Lahore City Cricket Association Ground
- Interactive map of Lahore City Cricket Association Ground

Ground information
- Location: Lahore, Punjab, Pakistan
- Country: Pakistan
- Coordinates: 31°30′46″N 74°20′10″E﻿ / ﻿31.512901216653297°N 74.33598141042009°E
- Establishment: 1980; 46 years ago
- Owner: Lahore Regional Cricket Association
- Operator: Lahore Regional Cricket Association
- Tenants: Lahore City Cricket Association

International information
- First women's ODI: 9 April 2025: Scotland v West Indies
- Last women's ODI: 19 April 2025: Pakistan v Bangladesh

= Lahore City Cricket Association Ground =

Cricket Ground in Pakistan

The Lahore City Cricket Association Ground (formerly known as Punjab Cricket Association Ground) is a cricket ground located opposite the Gaddafi Stadium in Lahore, Pakistan. This ground is used for domestic first-class cricket, List A cricket, and Twenty20 cricket matches, as well as for women's One Day Internationals. Moreover, around ten cricket clubs also use the ground.

From 1980 to November 2012, 265 first-class cricket matches, 105 List A cricket matches, and 12 Twenty20 cricket matches were played on this ground. The ground has also hosted 7 WODIs as of mid-April 2025.

== Development and ownership ==
In 2002, the Pakistan Cricket Board spent more than Rs. 3 million on the upgradation of LCCA Ground as part of PCB Vision-2005. The project envisaged the club pavilion renovation, the building of the umpires' room and various other facilities, a total re-laying of the field, the establishment of a tube well, and the construction of an iron fence around the perimeter.

In October 2012, it was announced by the Lahore City Cricket Association that the floodlights would be installed there to develop a new culture of night cricket in the city.
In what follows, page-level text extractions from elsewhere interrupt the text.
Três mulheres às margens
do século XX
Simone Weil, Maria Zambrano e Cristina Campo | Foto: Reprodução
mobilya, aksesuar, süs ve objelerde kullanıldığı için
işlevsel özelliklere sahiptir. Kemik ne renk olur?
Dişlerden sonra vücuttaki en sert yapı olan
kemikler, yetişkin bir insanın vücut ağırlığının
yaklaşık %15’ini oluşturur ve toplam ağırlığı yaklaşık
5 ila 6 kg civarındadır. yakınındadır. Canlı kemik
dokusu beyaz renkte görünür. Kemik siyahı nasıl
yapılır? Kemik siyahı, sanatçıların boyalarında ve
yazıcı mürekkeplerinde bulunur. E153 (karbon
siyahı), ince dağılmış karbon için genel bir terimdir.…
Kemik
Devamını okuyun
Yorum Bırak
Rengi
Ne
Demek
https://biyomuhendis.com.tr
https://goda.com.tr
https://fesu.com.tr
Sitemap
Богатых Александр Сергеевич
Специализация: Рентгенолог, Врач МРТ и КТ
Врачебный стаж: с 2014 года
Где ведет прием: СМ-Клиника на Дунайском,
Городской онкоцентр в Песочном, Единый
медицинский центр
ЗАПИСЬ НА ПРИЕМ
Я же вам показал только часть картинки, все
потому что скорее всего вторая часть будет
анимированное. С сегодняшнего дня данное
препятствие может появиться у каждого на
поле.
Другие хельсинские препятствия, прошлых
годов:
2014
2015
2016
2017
In February 2021, the control of the ground was transferred from the Lahore City Cricket Association to the Pakistan Cricket Board, following the disbandment of all city associations across the country.

== Tournaments hosted ==
In 2012, the Pakistan Cricket Board decided to stage the 2012–13 Faysal Bank T20 Cup in Lahore between December 1 and 9, 2012. The tournament was played on three different grounds of Lahore which included Gaddafi Stadium, Bagh-e-Jinnah, and Lahore City Cricket Association Ground. Lahore City Cricket Association Ground hosted 14 Twenty20 cricket matches.

In 2024, the ground hosted all 21 matches of the National Women's U19 T20 Tournament 2024/25.

In 2025, the ground was one of the two hosts (along with the Gaddafi Stadium) for the 2025 Women's Cricket World Cup Qualifier, with the ground hosting seven of the fifteen matches.